Eric Blount

Profile
- Position: Running back

Personal information
- Born: September 22, 1970 (age 55) Ayden, North Carolina, U.S.
- Listed height: 5 ft 9 in (1.75 m)
- Listed weight: 192 lb (87 kg)

Career information
- High school: Ayden-Grifton
- College: North Carolina
- NFL draft: 1992: 8th round, 220th overall pick

Career history
- 1992–1993: Phoenix Cardinals
- 1994–1997: Edmonton Eskimos
- 1998: Winnipeg Blue Bombers
- 1999: Toronto Argonauts
- 1999: Montreal Alouettes
- 2001–2002: Winnipeg Blue Bombers

Awards and highlights
- CFL All-Star (1998); CFL East All-Star (1998);
- Stats at Pro Football Reference

= Eric Blount =

American gridiron football player (born 1970)

Eric Blount (born September 22, 1970) is an American former all-star running back in the Canadian Football League (CFL) and National Football League (NFL).

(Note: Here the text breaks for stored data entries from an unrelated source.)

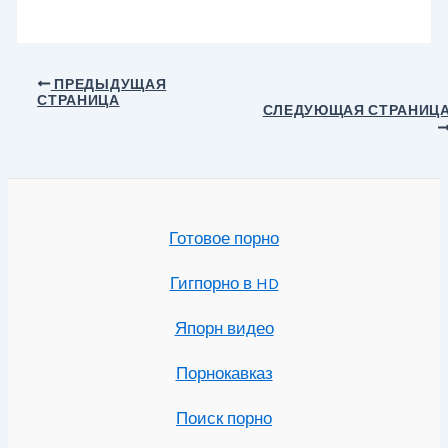
Навигация
ПРЕДЫДУЩАЯ
СТРАНИЦА
по
СЛЕДУЮЩАЯ СТРАНИЦ
записям
Готовое порно
Гигпорно в HD
Япорн видео
Порнокавказ
Поиск порно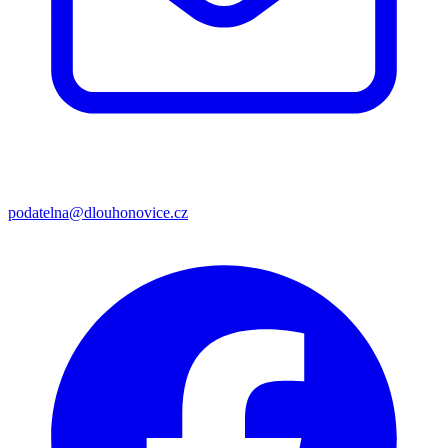
podatelna@dlouhonovice.cz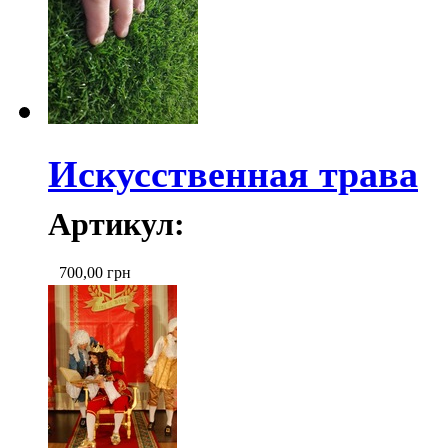
Искусственная трава
Артикул:
700,00
грн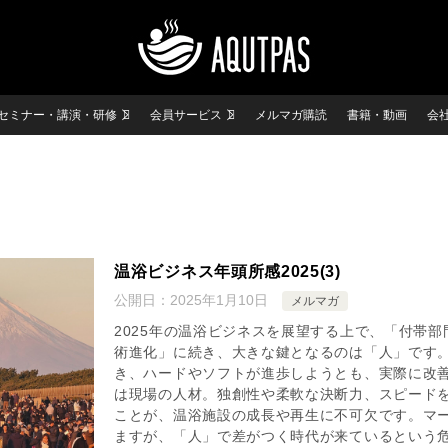
セミナー・講演・研修
会員サービス
メルマガ購読
書籍・動画
会
温浴ビジネス年頭所感2025(3)
公開日：
2025年1月10日
メルマガ
2025年の温浴ビジネスを展望する上で、「付帯
術進化」に続き、大きな鍵となるのは「人」です
き、ハードやソフトが進歩しようとも、実際に改
は現場の人材。独創性や柔軟な決断力、スピード
ことが、温浴施設の成長や再生に不可欠です。マ
ますが、「人」で差がつく時代が来ているという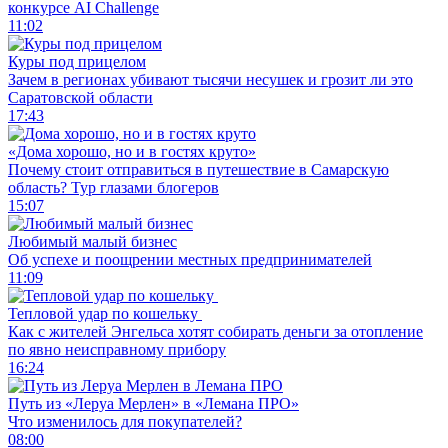
конкурсе AI Challenge
11:02
Куры под прицелом
Зачем в регионах убивают тысячи несушек и грозит ли это
Саратовской области
17:43
«Дома хорошо, но и в гостях круто»
Почему стоит отправиться в путешествие в Самарскую
область? Тур глазами блогеров
15:07
Любимый малый бизнес
Об успехе и поощрении местных предпринимателей
11:09
Тепловой удар по кошельку
Как с жителей Энгельса хотят собирать деньги за отопление
по явно неисправному прибору
16:24
Путь из «Леруа Мерлен» в «Лемана ПРО»
Что изменилось для покупателей?
08:00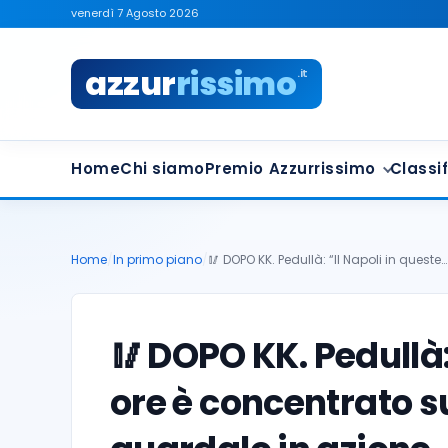
venerdì 7 Agosto 2026
azzur
rissimo
.it
Home
Chi siamo
Premio Azzurrissimo
Classif
Home
/
In primo piano
/
🥢 DOPO KK. Pedullà: “Il Napoli in queste…
🥢
DOPO KK. Pedullà: 
ore è concentrato s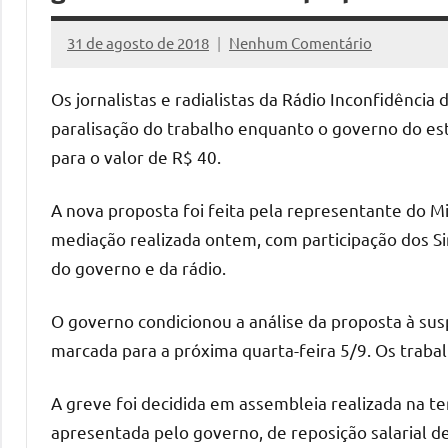
31 de agosto de 2018
Nenhum Comentário
Assessoria
Os jornalistas e radialistas da Rádio Inconfidênci
paralisação do trabalho enquanto o governo do est
para o valor de R$ 40.
A nova proposta foi feita pela representante do M
mediação realizada ontem, com participação dos Sin
do governo e da rádio.
O governo condicionou a análise da proposta à su
marcada para a próxima quarta-feira 5/9. Os trab
A greve foi decidida em assembleia realizada na te
apresentada pelo governo, de reposição salarial de 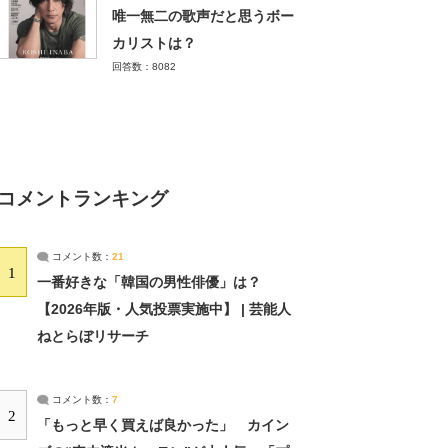
唯一無二の歌声だと思うボー
カリストは？
回答数：8082
コメントランキング
コメント数：
21
1
一番好きな「韓国の男性俳優」は？
【2026年版・人気投票実施中】 | 芸能人
ねとらぼリサーチ
コメント数：
7
2
「もっと早く買えば良かった」 カイン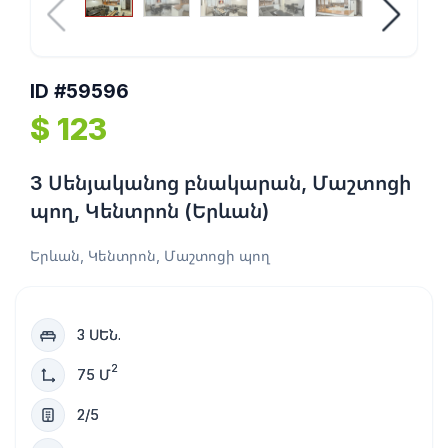
ID #59596
$ 123
3 Սենյականոց բնակարան, Մաշտոցի
պող, Կենտրոն (Երևան)
Երևան, Կենտրոն, Մաշտոցի պող
3 ՍԵՆ.
2
75 Մ
2/5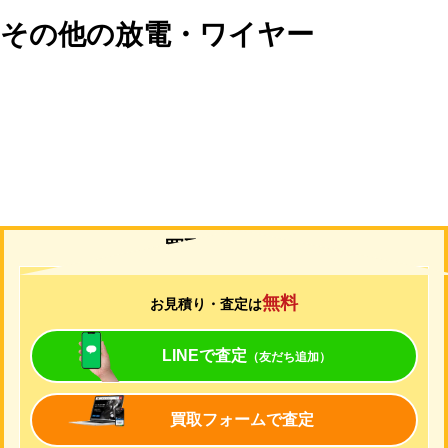
その他の放電・ワイヤー
買取について
無料
お見積り・査定は
LINEで査定
（友だち追加）
買取フォームで査定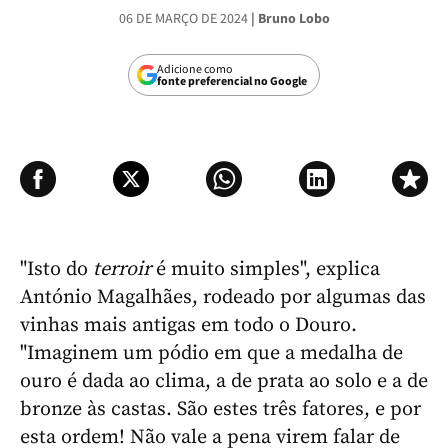
06 DE MARÇO DE 2024
| Bruno Lobo
Adicione como
fonte preferencial no Google
"Isto do
terroir
é muito simples", explica
António Magalhães, rodeado por algumas das
vinhas mais antigas em todo o Douro.
"Imaginem um pódio em que a medalha de
ouro é dada ao clima, a de prata ao solo e a de
bronze às castas. São estes três fatores, e por
esta ordem! Não vale a pena virem falar de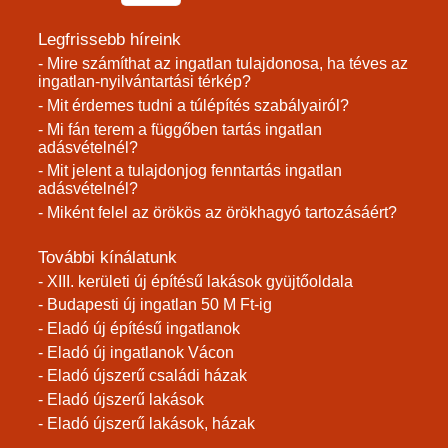
Legfrissebb híreink
- Mire számíthat az ingatlan tulajdonosa, ha téves az
ingatlan-nyilvántartási térkép?
- Mit érdemes tudni a túlépítés szabályairól?
- Mi fán terem a függőben tartás ingatlan
adásvételnél?
- Mit jelent a tulajdonjog fenntartás ingatlan
adásvételnél?
- Miként felel az örökös az örökhagyó tartozásáért?
További kínálatunk
- XIII. kerületi új építésű lakások gyüjtőoldala
- Budapesti új ingatlan 50 M Ft-ig
- Eladó új építésű ingatlanok
- Eladó új ingatlanok Vácon
- Eladó újszerű családi házak
- Eladó újszerű lakások
- Eladó újszerű lakások, házak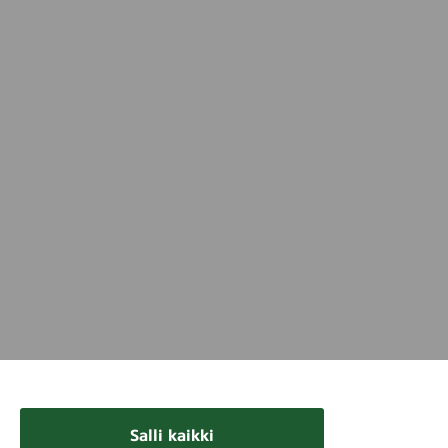
Salli kaikki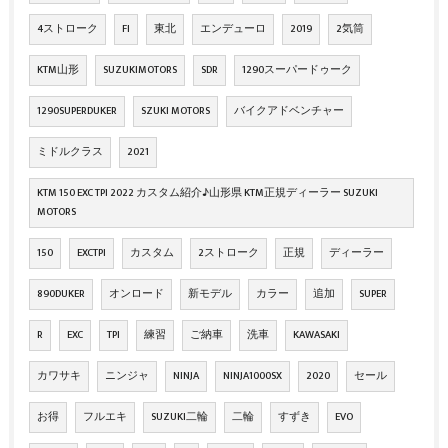
4ストローク
FI
東北
エンデューロ
2019
2気筒
KTM山形
SUZUKIMOTORS
SDR
1290スーパードゥーク
1290SUPERDUKER
SZUKI MOTORS
バイクアドベンチャー
ミドルクラス
2021
KTM 150 EXC TPI 2022 カスタム紹介♪山形県 KTM正規ディーラー SUZUKI
MOTORS
150
EXCTPI
カスタム
2ストローク
正規
ディーラー
890DUKER
オンロード
新モデル
カラー
追加
SUPER
R
EXC
TPI
練習
ご納車
洗車
KAWASAKI
カワサキ
ニンジャ
NINJA
NINJA1000SX
2020
セール
お得
フルエキ
SUZUKI二輪
二輪
すずき
EVO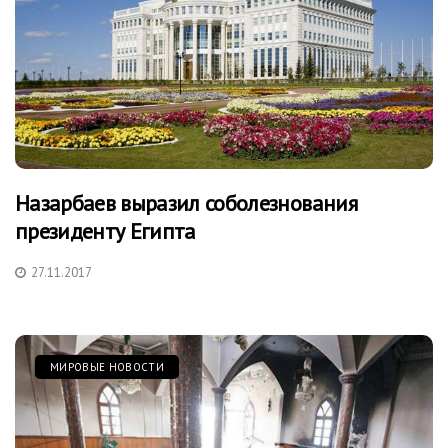
Назарбаев выразил соболезнования
президенту Египта
27.11.2017
МИРОВЫЕ НОВОСТИ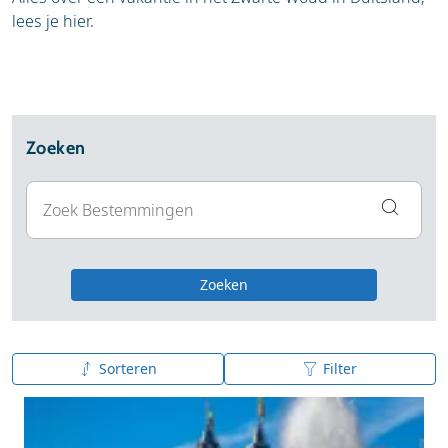
lees je hier.
Zoeken
Zoeken
Sorteren
Filter
A tot Z
Z tot A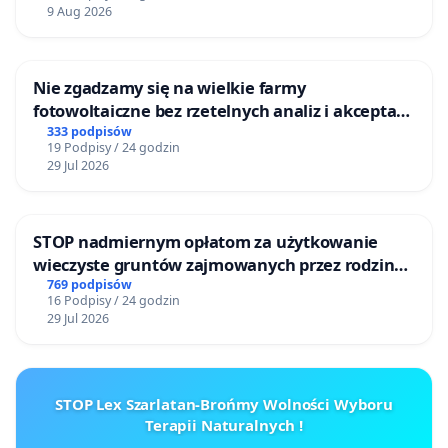
9 Aug 2026
Nie zgadzamy się na wielkie farmy
fotowoltaiczne bez rzetelnych analiz i akceptacji
mieszkańców
333 podpisów
19 Podpisy / 24 godzin
29 Jul 2026
STOP nadmiernym opłatom za użytkowanie
wieczyste gruntów zajmowanych przez rodzinne
ogrody działkowe.
769 podpisów
16 Podpisy / 24 godzin
29 Jul 2026
STOP Lex Szarlatan-Brońmy Wolności Wyboru
Terapii Naturalnych !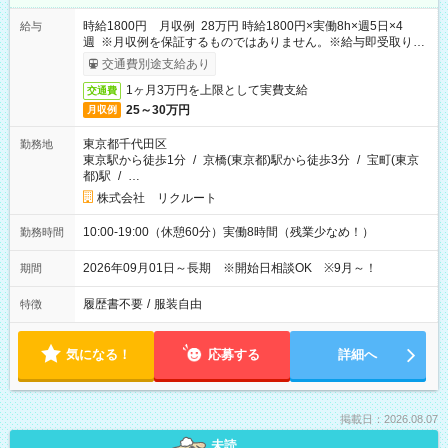
時給1800円 月収例 28万円 時給1800円×実働8h×週5日×4
給与
週 ※月収例を保証するものではありません。※給与即受取りサ
ービス利用可（利用条件有）
交通費別途支給あり
1ヶ月3万円を上限として実費支給
交通費
25～30万円
月収例
東京都千代田区
勤務地
東京駅から徒歩1分
/
京橋(東京都)駅から徒歩3分
/
宝町(東京
都)駅
/
…
株式会社 リクルート
10:00-19:00（休憩60分）実働8時間（残業少なめ！）
勤務時間
2026年09月01日～長期 ※開始日相談OK ※9月～！
期間
履歴書不要
/
服装自由
特徴
気になる！
応募する
詳細へ
掲載日：2026.08.07
未読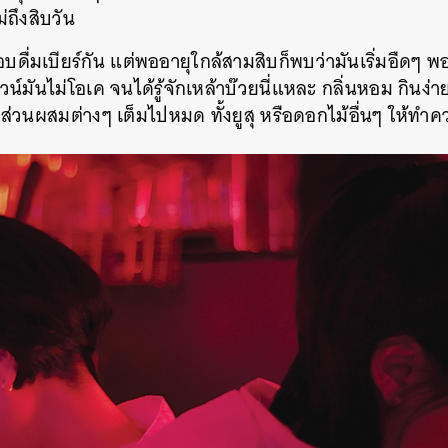
่ถึงสิบวัน
อบดื่มเบียร์กัน แต่พออายุใกล้สามสิบก็พบว่ามันเริ่มอืดๆ 
น์มันไม่โอเค จนได้รู้จักเหล้าบ๊วยนี่แหละ กลิ่นหอม กินง่าย
มีส่วนผสมต่างๆ เต็มไปหมด ทั้งยูสุ หรือดอกไม้อื่นๆ ให้ทำควา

A North Carolina Tar Heel in college, Blount was drafted by and played two seasons with the Phoenix Cardinals. He primarily returned kicks in the NFL. In 1994, he signed with the Edmonton Eskimos and rushed for 1091 yards that season. After two more years with the Esks he starred with the Winnipeg Blue Bombers in 1998, being named an all-star; he led the league in total yards (3816, 2nd best in CFL history), punt return yards (1051), kickoff return yards (1695, a CFL record at the time), rushed for 599 yards, and added 339 more yards on 45 caught passes. He also played 4 regular season games with the Toronto Argonauts and 3 regular season games with the Montreal Alouettes, both in 1999.

On September 15, 1995, against Winnipeg at Edmonton, Blount scored 5 touchdowns, a team record and one short of the CFL record.